Entre os marcadores mais específicos estão a redução do olfato (hiposmia) e o transtorno comportamental do sono REM, quando a pessoa “encena” os sonhos fisicamente. Segundo a neurologista, esses sinais podem surgir anos antes dos sintomas motores clássicos, refletindo o envolvimento precoce de estruturas não dopaminérgicas. “O distúrbio do sono REM, em particular, tem alta especificidade e está associado a maior risco de evolução para doenças neurodegenerativas do chamado grupo das sinucleinopatias, que a doença de Parkinson faz parte”, detalha a médica.
Inovações terapêuticas
Para os pacientes em estágios avançados, que enfrentam as chamadas “flutuações motoras”, como são chamadas as variações de mobilidade entre as doses de comprimidos, o cenário mudou com a aprovação do Produodopa pela Anvisa em 2025. Trata-se de uma formulação de fóslevodopa e fóscarbidopa administrada via infusão subcutânea contínua, por meio de uma bomba, 24 horas por dia.
A Dra. Isabel Oliveira explica que a tecnologia permite uma manutenção mais estável dos níveis plasmáticos do fármaco. Isso reduz a dependência de múltiplas doses orais de levodopa ao longo do dia e melhora significativamente o controle motor em pacientes com perfil de indicação de tratamento avançado. Outra inovação é o Tavapadon, que surge como opção promissora com menos efeitos colaterais.
“O Tavapadon é um agonista dopaminérgico seletivo com perfil farmacológico diferenciado, oferecendo potencial benefício tanto em fases iniciais quanto intermediárias da doença”, acrescenta a médica. O medicamento pode ser indicado como terapia única em estágios iniciais ou como auxiliar em pacientes com resposta inferior ao esperado à levodopa, especialmente quando se busca reduzir flutuações motoras.
Mesmo com o avanço farmacológico, a estimulação cerebral profunda (DBS) mantém seu papel central para casos de flutuações refratárias, e a integração com novas tecnologias digitais, como dispositivos vestíveis e monitoramento remoto, tende a permitir abordagens mais personalizadas.
Envelhecimento da população brasileira
O aumento dos casos no Brasil está diretamente ligado à inversão da pirâmide demográfica. O país está envelhecendo de forma acelerada, passando de uma população predominantemente jovem para uma idosa sem o devido preparo estrutural. O Dr. Thiago Nogueira, geriatra do programa Cuidar+, do Hospital Santa Lúcia (HSL), ressalta que muitos sinais precoces são erroneamente atribuídos à idade avançada. “O paciente interpreta que são alterações próprias da idade e não dá a verdadeira importância aos sintomas”, alerta.
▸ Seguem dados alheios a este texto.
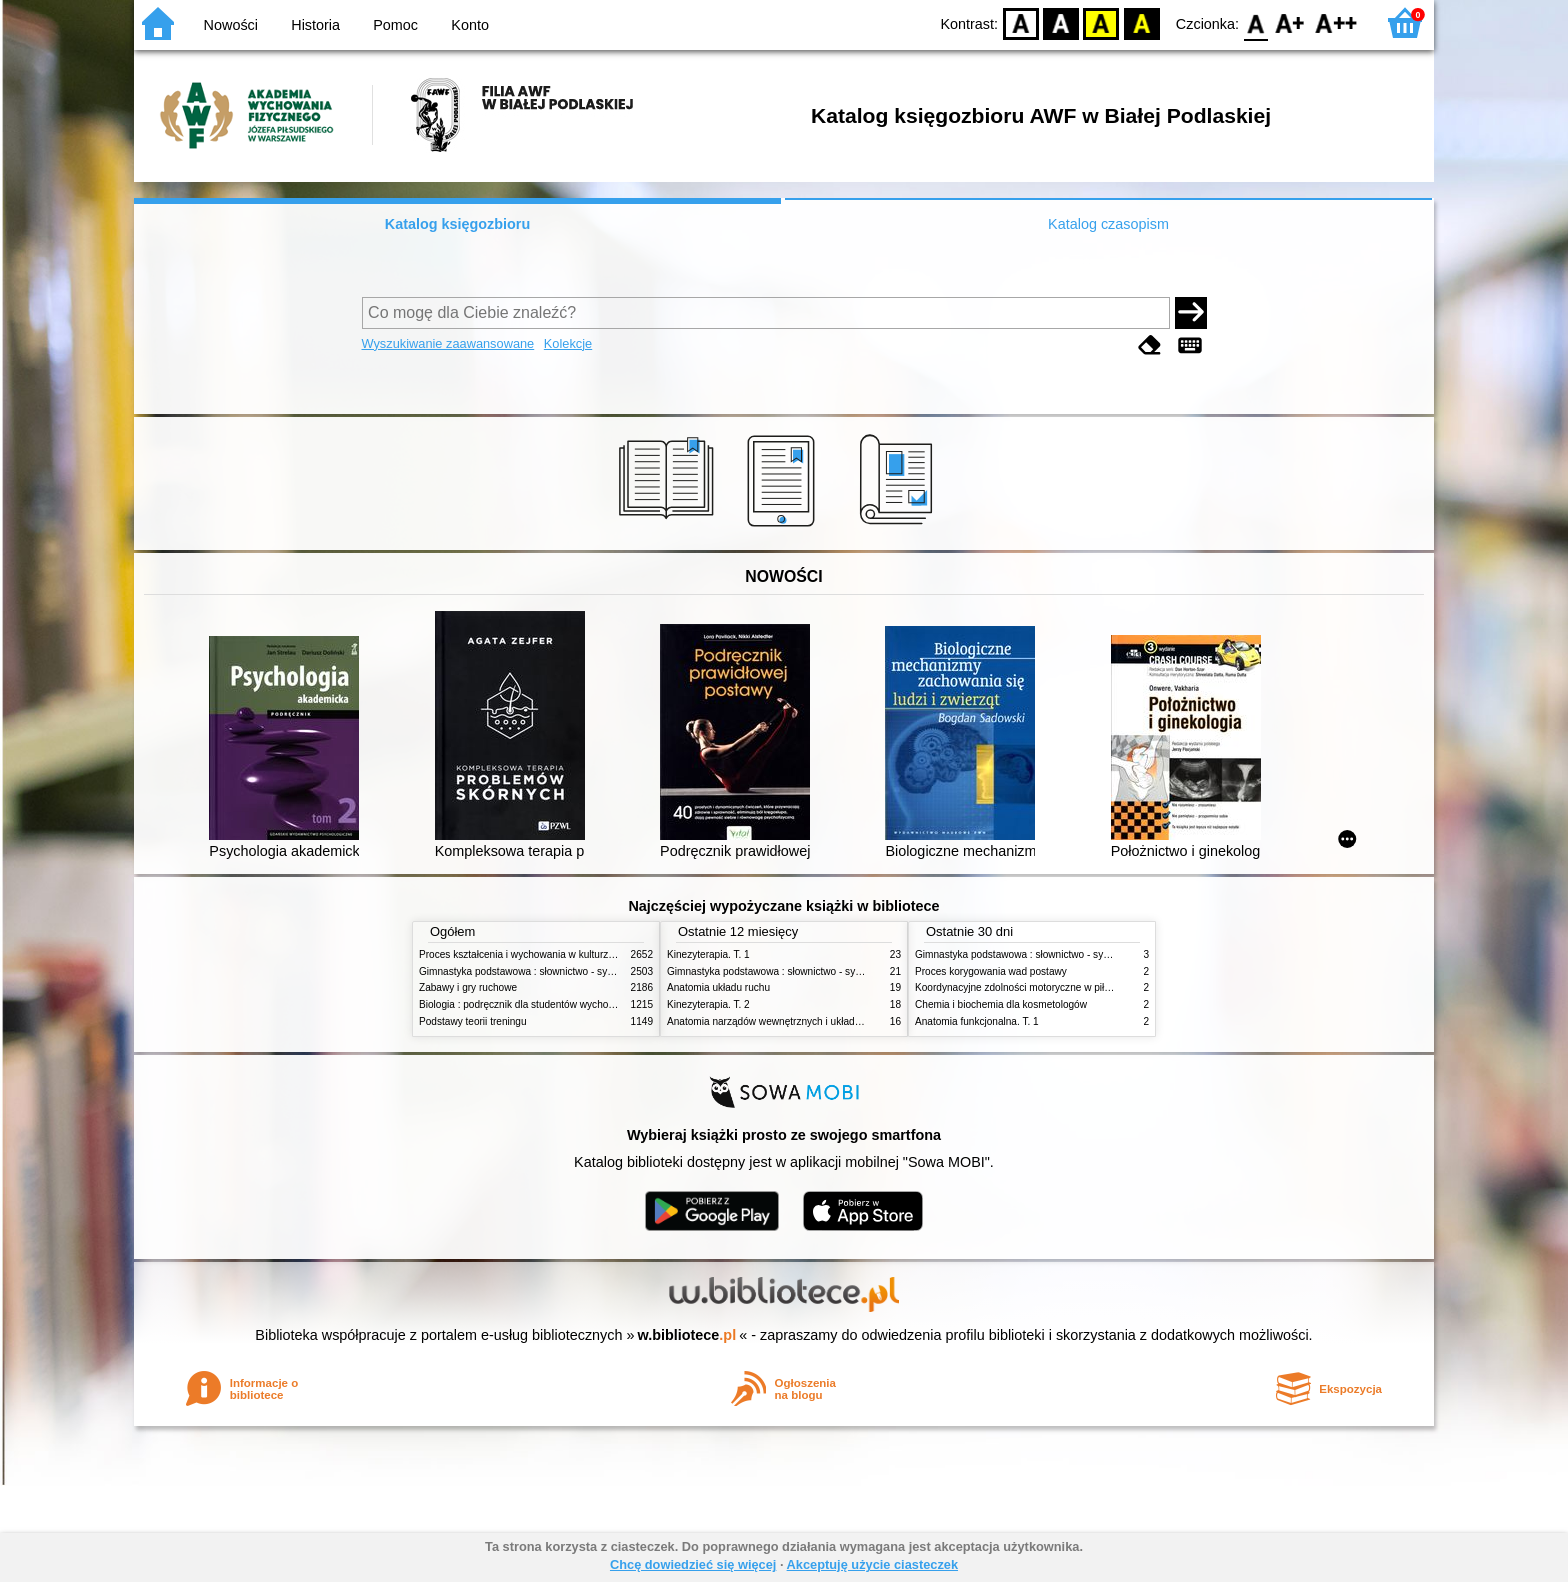 Image resolution: width=1568 pixels, height=1582 pixels. I want to click on Biologia : podręcznik dla studentów wychowania fizycznego, so click(552, 1004).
A presença de múltiplas comorbidades pode mascarar o diagnóstico, assim como a depressão e a ansiedade não tratadas podem acelerar o declínio funcional. Por isso, a importância de programas multidisciplinares, como o Cuidar+, do Hospital Santa Lúcia, voltado para o atendimento integral de pacientes idosos.
“É de fundamental importância uma equipe multidisciplinar acompanhando estes pacientes. Com isso, ocorre redução de complicações como broncoaspiração, queda e consequentemente redução de internação hospitalar”, ressalta o médico. “Por se tratar de um programa multidisciplinar, ele permite um cuidado humanizado, eficiente e centrado no paciente, evitando internações e detectando alterações e realizando ajustes precoces no plano terapêutico.”
Para as famílias, o geriatra orienta a manutenção de rotinas rígidas, uso correto de medicamentos e adaptação do ambiente doméstico para evitar acidentes. “O foco central do tratamento é garantir que, mesmo com o diagnóstico, o paciente mantenha sua funcionalidade e autonomia pelo maior tempo possível”, afirma Dr. Thiago Nogueira.